Mark—
This is probably a much more thorough answer than you wanted, but here it is.
BTW, a more complete article on solar panels and charge controllers is on my
blog.
Chances are more than likely that you’d need a charge controller. The basic rule of thumb is that if the panels daily output is more than 1/60 of the bank’s rated amp-hour capacity, then a charge controller is probably necessary so that the panel doesn’t boil off the batteries. A 25 Watt panel puts out about 1.39 amps. The daily output is about 6.95 amps. So, unless your battery bank is larger than 417 amp-hours in size...you’l need a charge controller. This is especially the case if you’re using AGM or Gel type batteries. However, using a charge controller makes a lot of sense for two major reasons.
First, they will protect the batteries from discharging back into the solar panels at night. Solar panels, unless connected using a blocking diode—which drops their effective voltage output about a volt—will discharge the batteries at night. Using a charge controller basically prevents this from happening, and not needing to use a blocking diode increases the effective output of the panel.
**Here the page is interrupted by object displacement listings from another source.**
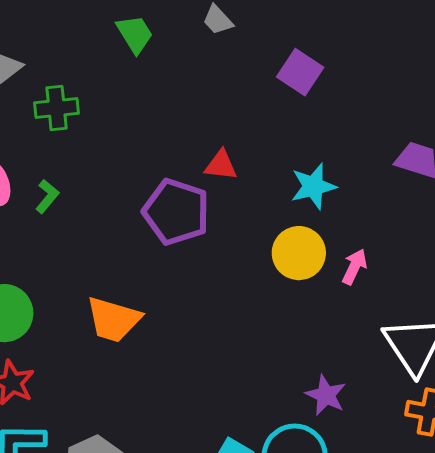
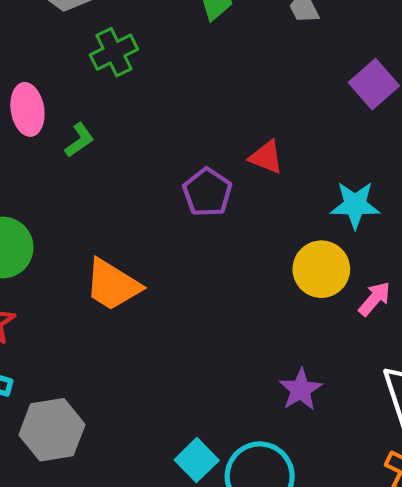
green cross: (57, 108) -> (114, 52), turned -36
purple pentagon: (176, 212) -> (207, 192), size x0.7
purple star: (326, 395) -> (301, 390), moved

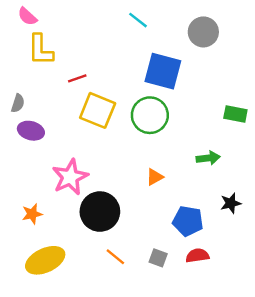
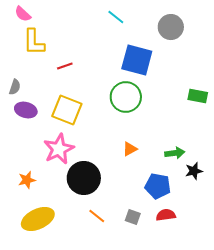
yellow square: (98, 110) -> (67, 110), moved
green arrow: (208, 158) -> (175, 153), moved

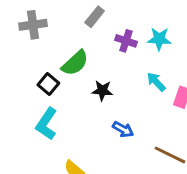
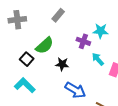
purple cross: (126, 41) -> (83, 41), moved
cyan L-shape: (46, 124) -> (25, 85), turned 100
blue arrow: (123, 129) -> (75, 90), size x1.5

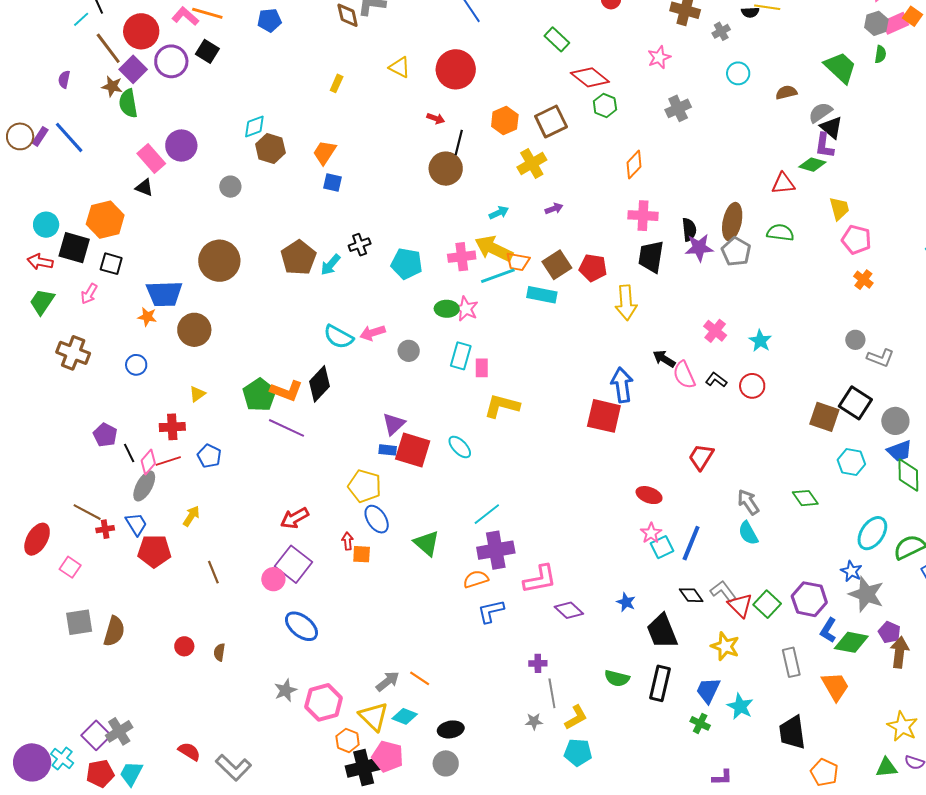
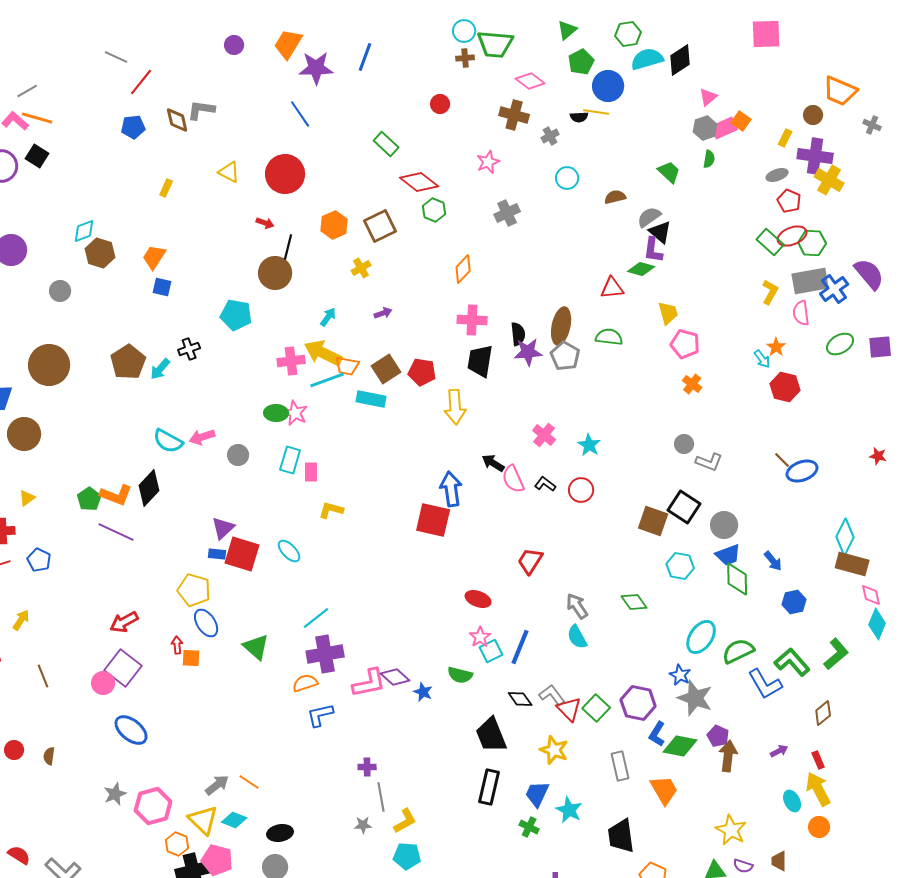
blue pentagon: (269, 20) -> (133, 127), moved
green trapezoid: (840, 67) -> (669, 172), size x0.7
yellow cross: (532, 164) -> (361, 268), size x0.7
cyan arrow: (499, 213) -> (328, 317), turned -30
cyan pentagon: (407, 264) -> (236, 315), moved
green pentagon: (259, 395) -> (89, 499), size x0.7
yellow L-shape: (502, 406) -> (331, 510), size x0.7
blue star: (626, 602) -> (423, 692), moved
purple diamond: (569, 610) -> (395, 677), moved
green semicircle: (617, 678) -> (460, 675), moved

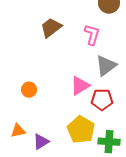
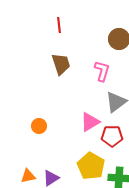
brown trapezoid: (51, 28) -> (61, 64), turned 110
orange triangle: (18, 131) -> (28, 176), moved

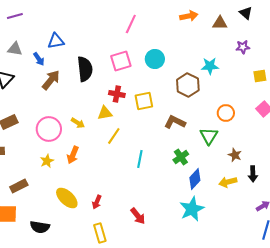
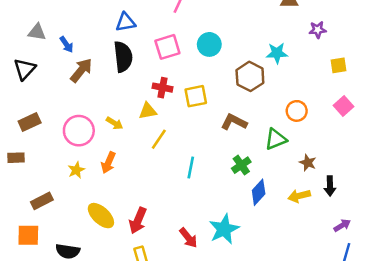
blue triangle: (56, 41) -> (126, 22), moved
green triangle: (209, 136) -> (276, 139), turned 36
red arrow: (97, 202) -> (138, 220), size x1.5
cyan star: (192, 209) -> (224, 229), moved

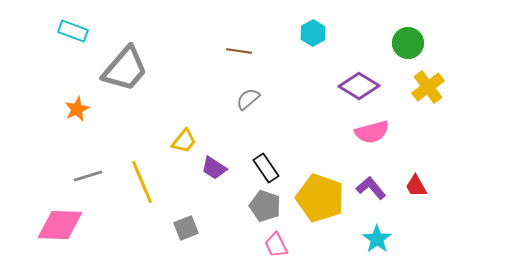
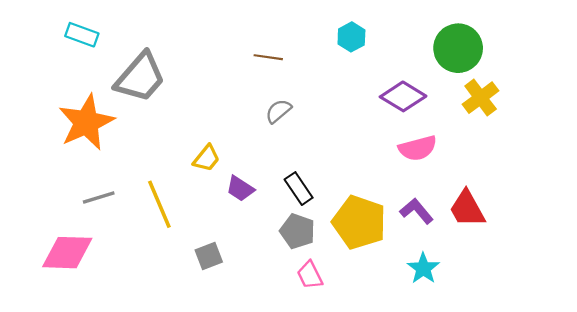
green circle: (408, 43) -> (458, 48), size x1.4
orange star: (77, 109) -> (86, 122), size x2.0
red trapezoid: (416, 186) -> (467, 209), size x1.5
Second, a charge controller will also help protect and condition the batteries as they charge them. A battery goes through three phases of charging—bulk, absorption and float—as the charge level of the battery changes. An intelligent charge controller—like the
FlexCharge NC25a, will manage the panels output, which can be as high as 20 volts on a shade-resistant panel, and drop it down to the voltage levels required by the battery—depending on what the charge state the battery is at. Many of these can also help condition the batteries. Some charge controllers even have the ability to "equalize" the batteries. Some are pulse-width modulation based. Others, like the NC25a, are not.
There are three types of charge controllers out there.
First, there are dumb charge controllers. Don’t waste your money on these—they’re just not worth it. These usually use just a relay or shunt transistors to vary the voltage levels, and most only can do one or two-stage charging. They basically short the panel out when the batteries are “fully charged”.
Second, there are three-or-four stage smart charge controllers, like the NC25A I mentioned above. It is a non-PWM (pulse width modulation)-type three-stage intelligent charge controller and it looks like this.
Companies, like Morningstar, make PWM-based three-stage charge controllers that are comparably priced. There are debates as to which charging method is better. I have used and like the NC25a, and keep the one I own on the boat as a backup if my MPPT charge controller fails.
Third, are the MPPT-type charge controllers. These are the best of the breed. Morningstar, BlueSky, and Outback make versions that are suitable for marine use. The major difference between an MPPT-type charge controller and a PWM-type three-stage charge controller is intelligence, as most of the MPPT-type charge controllers are based on a three-stage PWM-type controller core. Using an MPPT charge controller will often yield a 15-30% increase in efficiency for your solar panel charging system. The FlexCharge NC25A was replaced by a BlueSky SB2000E MPPT-type charge controller. You’ll see why in a second.
MPPT charge controllers do this by trading voltage for amperage, or amperage for voltage.
Please note: the following is a simplified example that assumes a few things, like no charging or MPPT-controller losses, but will give you a good idea of what is going on.
An example: Normally a 25 Watt panel will be outputting 1.39 amps at 18 volts. 18 volts is too high for the batteries to charge with, since bulk charging requires only 14.4 volts. With a normal three-stage controller, the excess voltage is shed as heat—that’s why the charge controllers heat up so much. 18-14.4=3.6 volts—3.6 volts * 1.39 amp = 5 watts. So you’re losing about 5 watts out of 25 watts to heat.
With a MPPT-type controller, it uses a high-frequency DC-to-DC converter to drop the voltage down to 14.4 volts, but increases the amperage to 1.74 amps at the same time. So, instead of getting 6.95 amp-hours from the panel for the day, assuming about five hours of full output, you get 8.70 amp-hours, or a
25% effective increase in amp-hours to the batteries.
This makes a lot of sense, since you’re basically recovering the 5 watts that was being lost to heating the three-stage, non-MPPT, charge controller.
Another thing most MPPT-type controllers will do is trade amps for volts, if necessary. For instance, if the panel is partially shaded, the output voltage on it will drop. Say the output drops to only 12 volts, at 1.39 amps, because a third of the panel is shaded. Normally, this would just be lost as the three-stage controller can’t use it to charge the battery, which requires 14.4 volts to charge. Some MPPT-type controller will take the 12 volts at 1.39 amps and convert it to 14.4 volts at 1.16 amps. Now, instead of getting
ZERO amp-hours, due to insufficient voltage to charge the batteries, you’re now
getting 5.8 amp-hours for the day.
Not too bad, is it??
Mark G wrote:My electrical system is stock - two batteries. If I were to install this panel to keep the batteries topped up, would I need to install one of the controllers or could I simply hook they to the batteries? Absolute ignorance here.